2

I have the following question about You Only Look Once (YOLO) algorithm, for object detection.

I have to develop a neural network to recognize web components in web applications - for example, login forms, text boxes, and so on. In this context, I have to consider that the position of the objects on the page may vary, for example, when you scroll up or down.

The question is, would YOLO be able to detect objects in "different" positions? Would the changes affect the recognition precision? In other words, how to achieve translation invariance? Also, what about partial occlusions?

My guess is that it depends on the relevance of the examples in the dataset: if enough translated / partially occluded examples are present, it should work fine.

If possible, I would appreciate papers or references on this matter.
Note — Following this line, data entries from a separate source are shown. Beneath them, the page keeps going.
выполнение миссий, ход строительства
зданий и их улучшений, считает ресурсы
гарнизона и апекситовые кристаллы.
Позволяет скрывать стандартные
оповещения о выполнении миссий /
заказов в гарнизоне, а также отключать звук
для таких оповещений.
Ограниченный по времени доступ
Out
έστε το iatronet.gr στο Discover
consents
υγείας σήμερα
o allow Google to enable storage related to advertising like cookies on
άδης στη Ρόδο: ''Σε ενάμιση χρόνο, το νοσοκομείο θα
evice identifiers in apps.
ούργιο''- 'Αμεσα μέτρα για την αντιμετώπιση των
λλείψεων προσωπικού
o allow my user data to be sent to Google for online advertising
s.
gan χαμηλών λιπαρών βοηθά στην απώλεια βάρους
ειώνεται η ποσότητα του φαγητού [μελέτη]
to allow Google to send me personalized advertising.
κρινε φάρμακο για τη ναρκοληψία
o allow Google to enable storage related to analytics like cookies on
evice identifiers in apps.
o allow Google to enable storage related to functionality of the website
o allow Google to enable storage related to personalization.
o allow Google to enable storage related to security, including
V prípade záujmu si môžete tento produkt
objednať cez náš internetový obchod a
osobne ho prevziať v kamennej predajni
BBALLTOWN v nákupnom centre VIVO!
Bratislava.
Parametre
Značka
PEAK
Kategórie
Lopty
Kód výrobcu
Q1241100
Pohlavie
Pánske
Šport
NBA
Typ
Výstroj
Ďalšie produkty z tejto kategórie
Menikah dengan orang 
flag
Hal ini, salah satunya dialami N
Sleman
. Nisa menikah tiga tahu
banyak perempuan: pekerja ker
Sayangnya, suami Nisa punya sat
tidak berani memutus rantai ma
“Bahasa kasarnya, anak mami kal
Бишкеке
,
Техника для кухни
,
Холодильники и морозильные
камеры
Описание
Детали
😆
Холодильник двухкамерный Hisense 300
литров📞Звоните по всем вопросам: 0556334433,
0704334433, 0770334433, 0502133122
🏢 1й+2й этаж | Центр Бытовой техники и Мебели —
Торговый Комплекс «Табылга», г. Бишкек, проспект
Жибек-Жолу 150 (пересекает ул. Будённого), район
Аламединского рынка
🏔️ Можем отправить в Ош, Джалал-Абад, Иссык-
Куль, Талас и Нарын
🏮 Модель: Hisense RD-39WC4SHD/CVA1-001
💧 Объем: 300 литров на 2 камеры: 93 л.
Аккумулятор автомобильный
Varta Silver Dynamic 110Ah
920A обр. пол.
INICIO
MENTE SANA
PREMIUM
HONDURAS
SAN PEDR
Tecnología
(PS: if anyone knows about a labeled dataset for this task, I would really be grateful if you let me know.)

nbro
  • 39,006
  • 12
  • 98
  • 176
giada
  • 21
  • 3
  • think of any classification and localization tasks : objects are never at the same position, but the network is able to find these objects well. Why sould it be different for your task ? :) – Jérémy Blain Aug 20 '18 at 13:57
  • You can check this playlist for the needed information: https://www.youtube.com/playlist?list=PLKHYJbyeQ1a3tMm-Wm6YLRzfW1UmwdUIN – Amr Khaled Apr 22 '21 at 13:23
  • Some authors distinguish between translational invariance (the network's output isn't affected by the object appearing in a different part of the image, at an image classification task) from translational equivariance (the identified bounding box moves along with the moved image). – NikoNyrh Jan 17 '22 at 18:43

3 Answers3

1

As I know about the YOLO, its algorithm splits the whole picture into many small frames and performs classification and boundaries detection at once for every frame, so that the location of the object does not matter.

Shayan Shafiq
  • 350
  • 1
  • 4
  • 12
0

As you said, a CNN would be able to detect objects in different positions if the dataset contains enough examples of such cases, though the network is able to generalize and should be able to detect objects in slightly changed positions and orientations.
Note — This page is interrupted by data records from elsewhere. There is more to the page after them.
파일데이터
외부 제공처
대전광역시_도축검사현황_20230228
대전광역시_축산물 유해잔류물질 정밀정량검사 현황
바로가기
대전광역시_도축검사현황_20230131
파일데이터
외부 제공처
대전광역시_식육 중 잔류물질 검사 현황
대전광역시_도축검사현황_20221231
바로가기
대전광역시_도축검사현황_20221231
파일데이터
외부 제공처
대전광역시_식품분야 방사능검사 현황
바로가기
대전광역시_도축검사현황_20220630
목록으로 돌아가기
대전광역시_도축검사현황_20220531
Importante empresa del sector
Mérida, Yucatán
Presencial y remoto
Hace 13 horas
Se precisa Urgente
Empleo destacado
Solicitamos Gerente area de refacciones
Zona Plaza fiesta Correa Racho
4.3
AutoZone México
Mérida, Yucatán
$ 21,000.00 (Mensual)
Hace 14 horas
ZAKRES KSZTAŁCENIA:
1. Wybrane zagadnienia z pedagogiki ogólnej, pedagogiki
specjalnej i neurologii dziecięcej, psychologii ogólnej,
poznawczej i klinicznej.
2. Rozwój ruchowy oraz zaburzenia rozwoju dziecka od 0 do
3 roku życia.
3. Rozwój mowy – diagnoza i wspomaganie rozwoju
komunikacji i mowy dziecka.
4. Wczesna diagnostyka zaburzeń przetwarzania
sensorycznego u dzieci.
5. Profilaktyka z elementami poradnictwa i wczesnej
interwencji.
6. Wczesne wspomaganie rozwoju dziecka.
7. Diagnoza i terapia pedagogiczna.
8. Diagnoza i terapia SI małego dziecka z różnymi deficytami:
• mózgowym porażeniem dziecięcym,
The term "translation invariance" does not mean that translating an object in the image would yield the same output for this object, but that translating the whole image would yield the same result. So the relative position of object IS important, modern CNN's takes decisions on the whole image (with strong local cues, of course).

To maximize the ability of your CNN to detect multiple orientation, you can train with data augmentation that rotate the images.

the same reasoning can be applied to partial occlusions: if there are enough samples with occlusion in the training set the network should be able to detect those ones. The network ability to generalize should also help a little when occlusions are small, and still be able to detect the object.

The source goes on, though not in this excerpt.